Les monnaies affectées sont en général non convertibles pour la plupart des utilisateurs [6]. Elles peuvent avoir une unité de compte indexée sur une monnaie légale ou un panier de monnaies (ce qui facilite leur taxation) ou bien utiliser une autre unité de compte (unité de temps). L’expérience de Curitiba montre que la collectivité peut cependant y trouver son intérêt, non plus dans les taxes qu’elle récupère, mais dans les économies que l’activité de la monnaie lui permet de faire. Dans le cas de Curitiba, le coût occasionné par le fait de donner l’accès au transport en commun revient à une subvention au système (de nombreuses régions françaises ont ainsi réduit le coût des transports en bus à quelques euros, voire 1 euro). En contrepartie, le système a permis un meilleur traitement des déchets triés à un coût bien moindre.

Quatre défis pour l’innovation monétaire

Au fur et à mesure de notre plongée dans les différents mécanismes monétaires, nous avons pu identifier quatre domaines dans lesquels la monnaie a une réponse actuellement insuffisante. Une meilleure prise en compte de ces “défis” permettrait que les monnaies complémentaires apportent des solutions dans des secteurs nouveaux :

  • Construire des monnaies approximatives (non mesurables précisément) qui prennent en compte les valeurs internes des personnes qui n’ont pas d’étalon objectif commun (l’estime, la confiance) ;
  • Construire des monnaies “non transactionnelles” qui permettent de sortir de la vision de la société uniquement comme une somme des relations deux à deux et prennent en compte les effets collectifs ;
  • Imaginer des systèmes de régulation basés sur la valeur d’usage, permettant ainsi de “révéler” la valeur en facilitant les flux (de biens et de services, mais sans doute d’autres encore) de ceux qui en ont en une valeur d’usage faible vers ceux qui en ont une valeur d’usage forte ;
  • Construire des monnaies complémentaires qui permettent la réserve de valeur (par exemple, des monnaies qui favorisent l’innovation grâce à des investissements en temps et en formation) mais qui évitent l’accumulation et la spéculation.

Jean-Michel Cornu

Notes

[1] Certaines de ces plateformes ne sont pas que des lieux de paiement, mais permettent également de conduire la négociation sur le prix et le dialogue entre un offreur et un demandeur. Elles deviennent ainsi des outils de construction de l’échange.

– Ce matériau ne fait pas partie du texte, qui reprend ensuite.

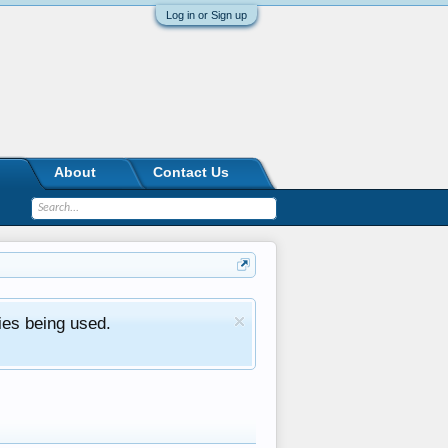
Log in or Sign up
About
Contact Us
ies being used.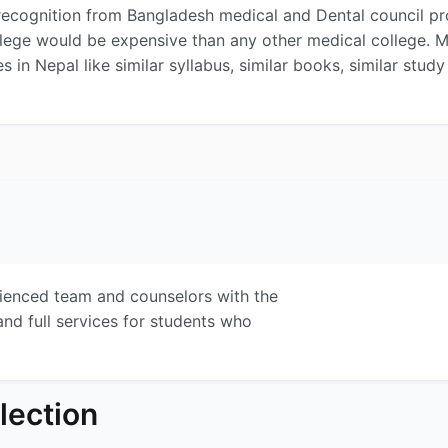
ecognition from Bangladesh medical and Dental council prove
llege would be expensive than any other medical college. 
es in Nepal like similar syllabus, similar books, similar stu
rienced team and counselors with the
and full services for students who
lection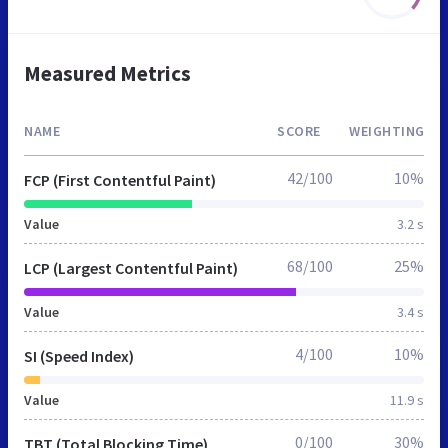
Measured Metrics
NAME
SCORE
WEIGHTING
42/100
10%
FCP (First Contentful Paint)
Value
3.2 s
68/100
25%
LCP (Largest Contentful Paint)
Value
3.4 s
4/100
10%
SI (Speed Index)
Value
11.9 s
0/100
30%
TBT (Total Blocking Time)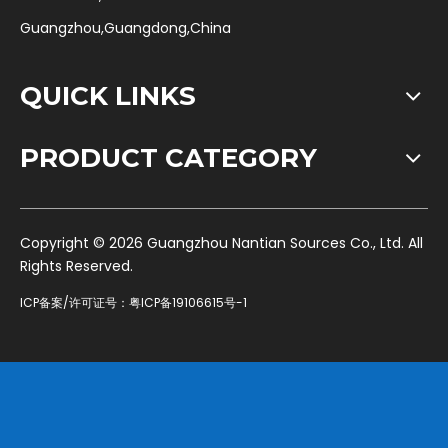
Guangzhou,Guangdong,China
QUICK LINKS
PRODUCT CATEGORY
​Copyright ©
2026
Guangzhou Nantian Sources Co., Ltd. All
Rights Reserved.
ICP备案/许可证号：
粤ICP备19106615号-1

[2] Cet encadré est inspiré de la présentation de Alan Rosenblith “MetaCurrency introduction”, 24 mai 2010.

[3] Sur les liens entre mesure des inégalités et mondialisation, voir Pierre-Noël Giraud, La Mondialisation. Émergences et fragmentations, Éditions sciences humaines, 2008.

[4] Cela suppose que l’on considère une croissance de la production et donc de la consommation. Il existe d’autres approches que le dividende universel, dont le financement est basé sur la création monétaire pour permettre une « allocation universelle » en remplacement des aides sociales (selon Dieter Althaus, ancien président du Conseil des ministres de Thuringe en Allemagne), financée par le coût du travail (payé par les entreprises, il représente la quasi-totalité de la rémunération des salariés, plus certains coûts liés aux salariés et qui ne sont pas inclus dans leur rémunération), par une imposition de l’État (par exemple, la proposition de Marc de Basquiat d’un Impôt universel de redistribution des revenus ou IURR

[5] Olivier Zara, Réussir sa carrière grâce au personal branding. Gérer son identité et sa réputation professionnelles, Eyrolles, 2009.

[6] Mais elles peuvent souvent être converties par certains acteurs, comme c’est le cas pour les Chèques-Déjeuner affectés à la restauration.